Nothing but the lines below from the one with "是非定刻運転をお願いしたい。" through the one with "Meld je aan voor onze nieuwsbrief" should be output, each exactly as given, and no pictures.

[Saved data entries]
---------------

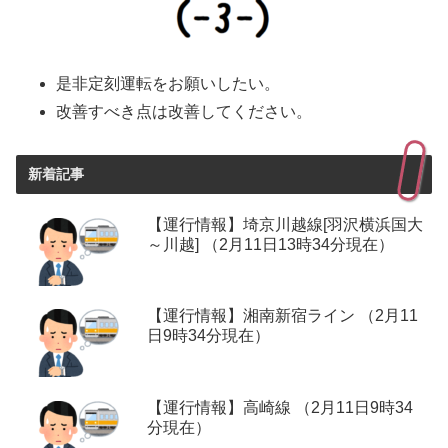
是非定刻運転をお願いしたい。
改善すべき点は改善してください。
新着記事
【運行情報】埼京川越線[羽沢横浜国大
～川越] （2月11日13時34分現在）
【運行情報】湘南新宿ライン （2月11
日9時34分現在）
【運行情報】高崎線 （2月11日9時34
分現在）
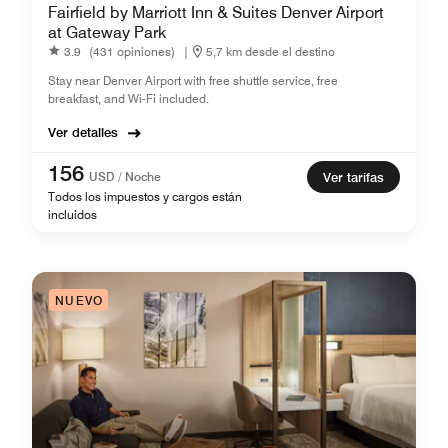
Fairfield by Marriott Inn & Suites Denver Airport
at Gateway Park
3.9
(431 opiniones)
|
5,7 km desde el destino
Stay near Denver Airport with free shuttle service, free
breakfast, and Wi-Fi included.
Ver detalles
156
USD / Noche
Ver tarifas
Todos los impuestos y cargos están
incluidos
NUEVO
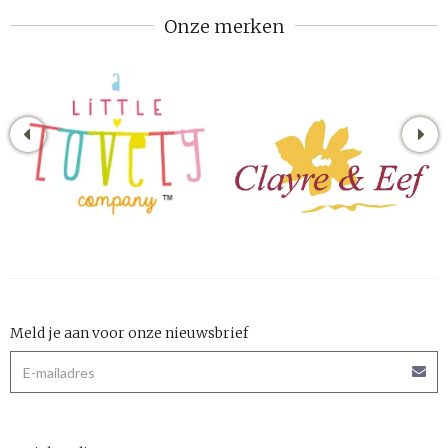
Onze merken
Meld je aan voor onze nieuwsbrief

---------------

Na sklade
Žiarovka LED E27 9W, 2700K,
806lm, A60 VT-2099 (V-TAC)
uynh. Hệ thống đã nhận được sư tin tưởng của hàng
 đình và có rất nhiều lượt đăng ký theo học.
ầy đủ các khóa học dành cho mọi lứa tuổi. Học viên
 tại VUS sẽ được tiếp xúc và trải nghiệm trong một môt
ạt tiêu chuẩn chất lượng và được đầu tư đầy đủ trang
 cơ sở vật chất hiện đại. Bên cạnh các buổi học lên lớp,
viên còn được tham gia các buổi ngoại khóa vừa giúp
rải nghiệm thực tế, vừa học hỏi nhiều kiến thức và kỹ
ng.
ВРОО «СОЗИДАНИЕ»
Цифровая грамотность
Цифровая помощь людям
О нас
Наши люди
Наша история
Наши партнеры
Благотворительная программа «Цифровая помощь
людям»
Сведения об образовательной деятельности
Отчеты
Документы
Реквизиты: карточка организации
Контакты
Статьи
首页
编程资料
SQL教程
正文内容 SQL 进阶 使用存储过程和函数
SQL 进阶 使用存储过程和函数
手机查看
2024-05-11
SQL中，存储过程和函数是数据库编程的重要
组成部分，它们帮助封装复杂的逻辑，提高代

---------------

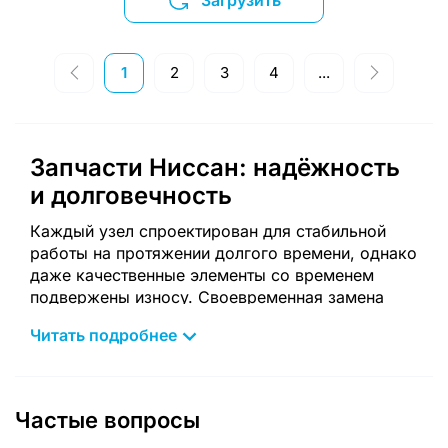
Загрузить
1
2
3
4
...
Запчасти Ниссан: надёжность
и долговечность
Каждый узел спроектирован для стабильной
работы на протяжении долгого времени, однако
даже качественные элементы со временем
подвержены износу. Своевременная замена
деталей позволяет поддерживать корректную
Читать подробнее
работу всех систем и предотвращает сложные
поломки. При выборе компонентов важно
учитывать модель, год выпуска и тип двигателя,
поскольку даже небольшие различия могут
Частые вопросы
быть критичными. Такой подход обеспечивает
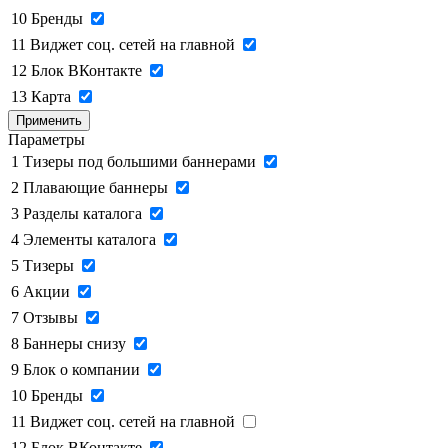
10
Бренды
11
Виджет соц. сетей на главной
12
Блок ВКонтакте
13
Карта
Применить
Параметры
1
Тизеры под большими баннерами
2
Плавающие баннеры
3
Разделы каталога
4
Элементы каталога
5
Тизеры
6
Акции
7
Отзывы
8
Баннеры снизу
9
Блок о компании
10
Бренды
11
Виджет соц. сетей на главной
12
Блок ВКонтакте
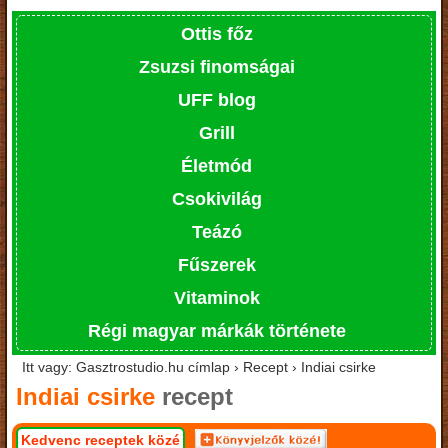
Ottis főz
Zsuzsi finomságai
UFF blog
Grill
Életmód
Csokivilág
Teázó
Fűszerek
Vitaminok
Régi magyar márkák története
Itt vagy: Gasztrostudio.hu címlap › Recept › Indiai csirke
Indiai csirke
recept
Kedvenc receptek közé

---------------

RESPONSE BOX:
是非定刻運転をお願いしたい。
改善すべき点は改善してください。
新着記事
【運行情報】埼京川越線[羽沢横浜国大
～川越] （2月11日13時34分現在）
【運行情報】湘南新宿ライン （2月11
日9時34分現在）
【運行情報】高崎線 （2月11日9時34
分現在）
Fairfield by Marriott Inn & Suites Denver Airport
at Gateway Park
3.9
(431 opiniones)
|
5,7 km desde el destino
Stay near Denver Airport with free shuttle service, free
breakfast, and Wi-Fi included.
Ver detalles
156
USD / Noche
Ver tarifas
Todos los impuestos y cargos están
incluidos
NUEVO
Onze merken
Meld je aan voor onze nieuwsbrief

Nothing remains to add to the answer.